Professionals have standards. (implying that Python is not professional, mind you I love Python and use it since a decade)

roadrunner_ex@lemmy.ca on 17 Jul 2024 17:16 next collapse

For what it’s worth, I have been a convert from naive to aware for a couple years now. I used to like to think naive == UTC, but when data comes from unverifiable sources, you can’t know that for certain…

xmunk@sh.itjust.works on 17 Jul 2024 18:35 collapse

Honestly, I’m working on a system with data we control and we’ve been migrating pg columns from WITHOUT to WITH TIMEZONE - our server natively runs in PST rather than UTC for convenience and everytime we find a naive timestamp we have two main options to consider - whether the dev properly stored values as UTC or whether they just used a now like function and got PST.

litchralee@sh.itjust.works on 17 Jul 2024 18:40 collapse

I have to ask: does your server switch to storing PDT during daylight savings? Either way, I’m so sorry you have to deal with that.

xmunk@sh.itjust.works on 17 Jul 2024 18:51 collapse

So all of our dates should be stored in UTC… but everytime we have to deal with an unmarked column we have to check if it’s in PST because a developer forgot. If a developer did forget, they’d probably grab the PDT value during DST.

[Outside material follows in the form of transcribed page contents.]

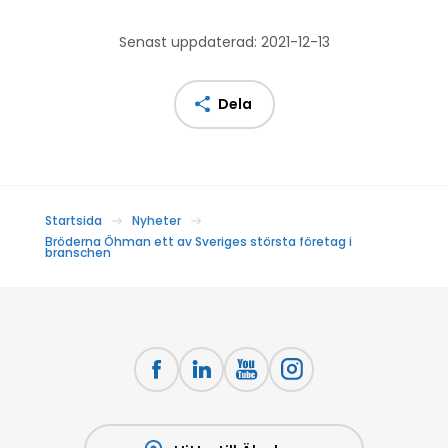
Senast uppdaterad: 2021-12-13
Dela
Startsida
Nyheter
Bröderna Öhman ett av Sveriges största företag i
branschen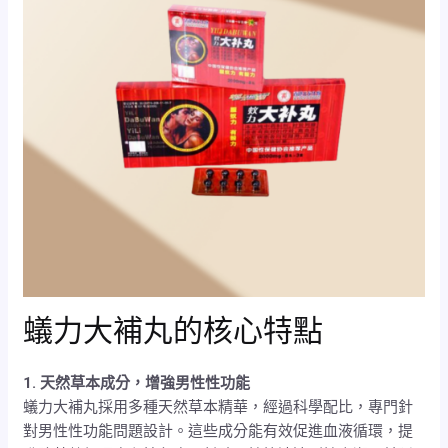
蟻力大補丸的核心特點
1. 天然草本成分，增強男性性功能
蟻力大補丸採用多種天然草本精華，經過科學配比，專門針
對男性性功能問題設計。這些成分能有效促進血液循環，提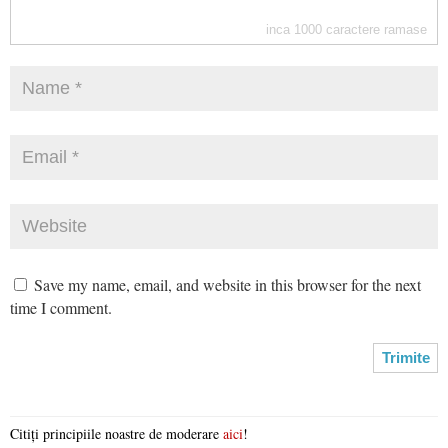
inca
1000
caractere ramase
Save my name, email, and website in this browser for the next
time I comment.
Citiți principiile noastre de moderare
aici
!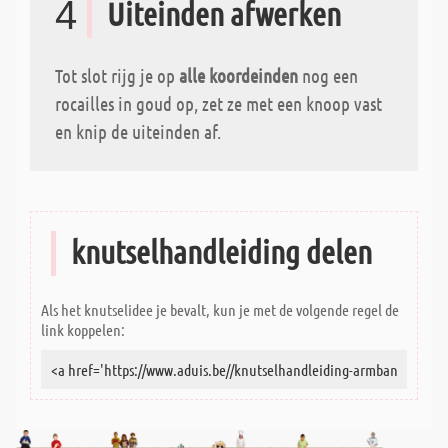
4
Uiteinden afwerken
Tot slot rijg je op
alle koordeinden
nog een
rocailles in goud op, zet ze met een knoop vast
en knip de uiteinden af.
knutselhandleiding delen
Als het knutselidee je bevalt, kun je met de volgende regel de
link koppelen: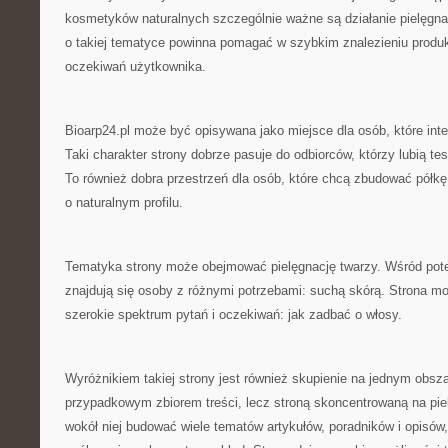
kosmetyków naturalnych szczególnie ważne są działanie pielęgna
o takiej tematyce powinna pomagać w szybkim znalezieniu prod
oczekiwań użytkownika.
Bioarp24.pl może być opisywana jako miejsce dla osób, które int
Taki charakter strony dobrze pasuje do odbiorców, którzy lubią te
To również dobra przestrzeń dla osób, które chcą zbudować półk
o naturalnym profilu.
Tematyka strony może obejmować pielęgnację twarzy. Wśród pot
znajdują się osoby z różnymi potrzebami: suchą skórą. Strona m
szerokie spektrum pytań i oczekiwań: jak zadbać o włosy.
Wyróżnikiem takiej strony jest również skupienie na jednym obszar
przypadkowym zbiorem treści, lecz stroną skoncentrowaną na pie
wokół niej budować wiele tematów artykułów, poradników i opisów,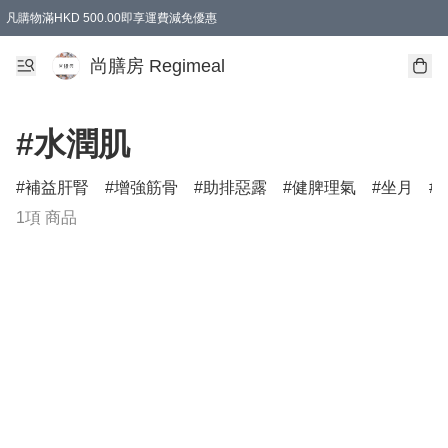
凡購物滿HKD 500.00即享運費減免優惠
尚膳房 Regimeal
#水潤肌
補益肝腎
增強筋骨
助排惡露
健脾理氣
坐月
1項 商品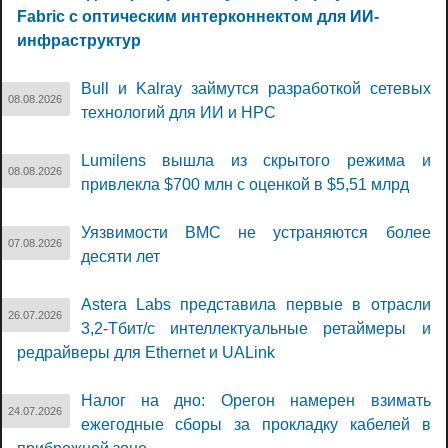
Fabric с оптическим интерконнектом для ИИ-
инфраструктур
Bull и Kalray займутся разработкой сетевых
08.08.2026
технологий для ИИ и НРС
Lumilens вышла из скрытого режима и
08.08.2026
привлекла $700 млн с оценкой в $5,51 млрд
Уязвимости BMC не устраняются более
07.08.2026
десяти лет
Astera Labs представила первые в отрасли
26.07.2026
3,2-Тбит/с интеллектуальные ретаймеры и
редрайверы для Ethernet и UALink
Налог на дно: Орегон намерен взимать
24.07.2026
ежегодные сборы за прокладку кабелей в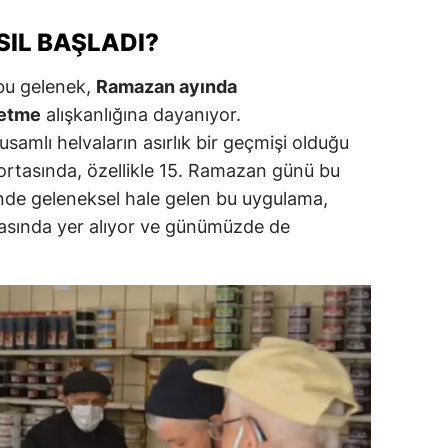
ersin
SIL BAŞLADI?
stanbul
 bu gelenek,
Ramazan ayında
zmir
 etme
alışkanlığına dayanıyor.
usamlı helvaların asırlık bir geçmişi olduğu
ars
n ortasında, özellikle 15. Ramazan günü bu
astamonu
çinde geleneksel hale gelen bu uygulama,
asında yer alıyor ve günümüzde de
ayseri
rklareli
ırşehir
ocaeli
onya
ütahya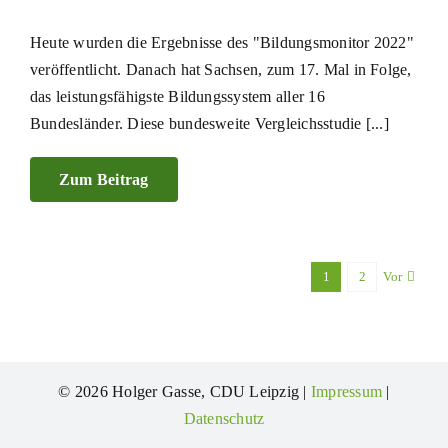
Heute wurden die Ergebnisse des "Bildungsmonitor 2022"
veröffentlicht. Danach hat Sachsen, zum 17. Mal in Folge,
das leistungsfähigste Bildungssystem aller 16
Bundesländer. Diese bundesweite Vergleichsstudie [...]
Zum Beitrag
1
2
Vor
© 2026 Holger Gasse, CDU Leipzig |
Impressum
|
Datenschutz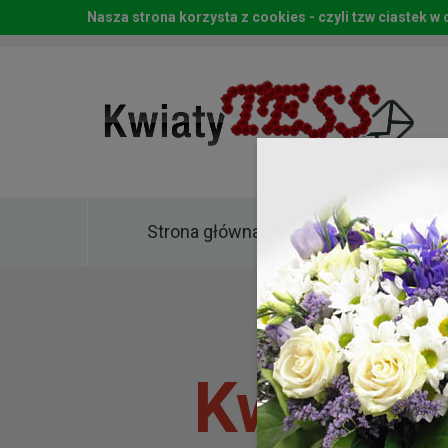
Nasza strona korzysta z cookies - czyli tzw ciastek 
Strona główna
Kwia
Kwiaty 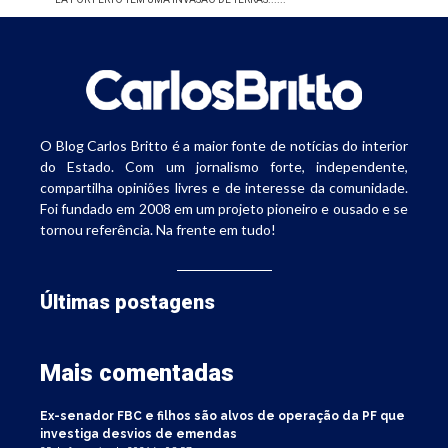
O Blog Carlos Britto é a maior fonte de notícias do interior
do Estado. Com um jornalismo forte, independente,
compartilha opiniões livres e de interesse da comunidade.
Foi fundado em 2008 em um projeto pioneiro e ousado e se
tornou referência. Na frente em tudo!
Últimas postagens
Mais comentadas
Ex-senador FBC e filhos são alvos de operação da PF que
investiga desvios de emendas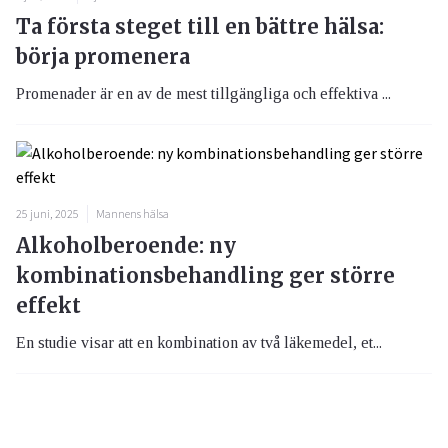
Ta första steget till en bättre hälsa:
börja promenera
Promenader är en av de mest tillgängliga och effektiva ...
25 juni, 2025
Mannens hälsa
Alkoholberoende: ny
kombinationsbehandling ger större
effekt
En studie visar att en kombination av två läkemedel, et...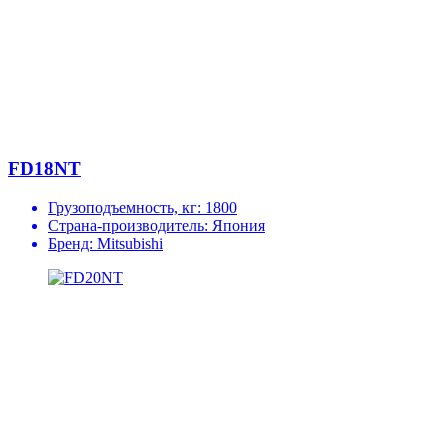
FD18NT
Грузоподъемность, кг:
1800
Страна-производитель:
Япония
Бренд:
Mitsubishi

litchralee@sh.itjust.works on 17 Jul 2024 17:34 collapse

  1. The return value of time.time() is actually a floating-point number … It’s also not guaranteed to be monotonically increasing, which is a whole other thing that can trip people up, but that will have to be a separate blog post.

Oh god, I didn’t realize that about Python and the POSIX spec. Cautiously, I’m going to guess that GPS seconds are one of the few reliable ways to uniformly convey a monotonically-increasing time reference.

Python has long since deprecated the datetime.datetime.utcnow() function, because it produces a naive object that is ostensibly in UTC.

Ok, this is just a plainly bad decision then and now by the datetime library people. What possible reason could have existed to produce a TZ-naive object from a library call that only returns a reference to UTC?

pelya@lemmy.world on 21 Jul 2024 14:40 collapse

You also have CLOCK_MONOTONIC, which could or could not be the number of seconds since last reboot.

To be honest, this mess was directly inherited from POSIX C system calls.